The show, which airs from 9 a.m. to 10 a.m. weekdays, expands CNBC’s signature morning program, Squawk Box, to four hours, from three. The cable television network is available to 86 million homes in the United States and Canada, according to CNBC.

“Having Mark Haines, with his attitude, opinions and smarts, hosting from the New York Stock Exchange will continue to distinguish CNBC,” said David Friend, senior vice president of CNBC’s Business News, in a press release.

“CNBC saw an opportunity to produce a show here and seized the opportunity,” added Tony Walenty, head of the NYSE’s Broadcast Center, noting that broadcasting space is limited. “The balcony is a unique location because it allows CNBC to show the world what goes on here.”

While viewers get an inside look at the NYSE, traders get a chance to show the world their world — something they’re eager to do given the public’s curiosity about the NYSE’s auction market.

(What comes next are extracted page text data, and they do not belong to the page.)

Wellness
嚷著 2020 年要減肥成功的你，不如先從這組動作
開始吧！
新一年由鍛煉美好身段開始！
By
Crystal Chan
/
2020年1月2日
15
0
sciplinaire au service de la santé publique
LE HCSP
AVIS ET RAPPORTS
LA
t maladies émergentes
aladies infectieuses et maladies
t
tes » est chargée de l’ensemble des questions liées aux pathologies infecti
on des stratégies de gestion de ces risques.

Ted Weisberg, president of brokerage firm Seaport Securities who is frequently interviewed by news organizations on the floor, at first was skeptical of the media attention, saying that he feared glamorizing a profession that he has taken so seriously. But now he sees the media presence as a strong positive.

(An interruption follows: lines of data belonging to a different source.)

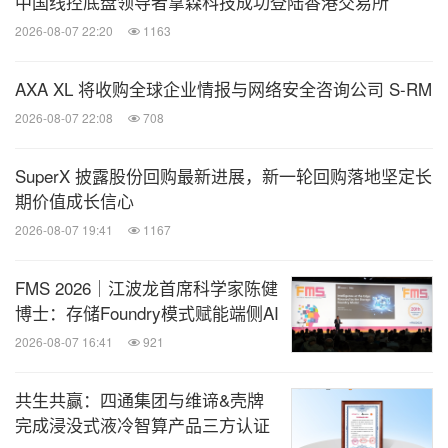
中国线控底盘领导者拿森科技成功登陆香港交易所
2026-08-07 22:20
1163
AXA XL 将收购全球企业情报与网络安全咨询公司 S-RM
2026-08-07 22:08
708
SuperX 披露股份回购最新进展，新一轮回购落地坚定长
期价值成长信心
2026-08-07 19:41
1167
FMS 2026｜江波龙首席科学家陈健
博士：存储Foundry模式赋能端侧AI
2026-08-07 16:41
921
共生共赢：四通集团与维谛&壳牌
完成浸没式液冷智算产品三方认证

“The media brings what we do to the public and eliminates misconceptions that people have,” he said. “It helps make what we do more transparent.”

Jennifer Williams, a broker for LL Partners who also works on the NYSE trading floor, agrees. “It helps to bring the NYSE to the American public,” she said of CNBC’s new wireless camera. By letting Mr. Pisani get close to busy trading crowds, viewers “can hear how we talk and see firsthand how we interact,” she said. “It shows them how the auction market works.” 

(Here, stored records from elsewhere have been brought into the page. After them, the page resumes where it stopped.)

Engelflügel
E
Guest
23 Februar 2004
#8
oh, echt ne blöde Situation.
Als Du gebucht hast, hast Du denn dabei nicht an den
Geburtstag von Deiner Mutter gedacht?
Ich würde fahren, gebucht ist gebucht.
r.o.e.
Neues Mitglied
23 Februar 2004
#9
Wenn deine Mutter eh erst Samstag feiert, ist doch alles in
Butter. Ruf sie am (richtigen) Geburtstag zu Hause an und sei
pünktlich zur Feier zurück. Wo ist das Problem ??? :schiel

The media presence also gives listed companies a tremendous boost in visibility. The opening- and closing-bell ceremonies alone — which typically feature listed companies —are viewed by millions of viewers around the world.

“The media outreach yielded 96 stories — 50 online, 35 TV, nine print and two national radio — reaching an audience of more than 100 million,” said Melissa Plaisance, Safeway’s senior vice president of Finance and Investor Relations, of the coverage of the food retailer’s brand repositioning campaign launched at the NYSE last year.

Safeway (SWY) was among the hundreds of NYSE-listed companies that used the bell-ringing ceremony to celebrate and publicize mergers, anniversaries, product launches, promotional campaigns, and of course, their own listings.  

Take the Chicago Board of Trade (BOT ), which celebrated its IPO listing in October. Maria Gemskie, CBOT’s managing director of Communications, noted that the media coverage “helped to generate a tangible excitement” over its IPO, which was then the second most successful of the year.

“The listing celebration,” she said, “generated a great deal of media coverage, both print and television.”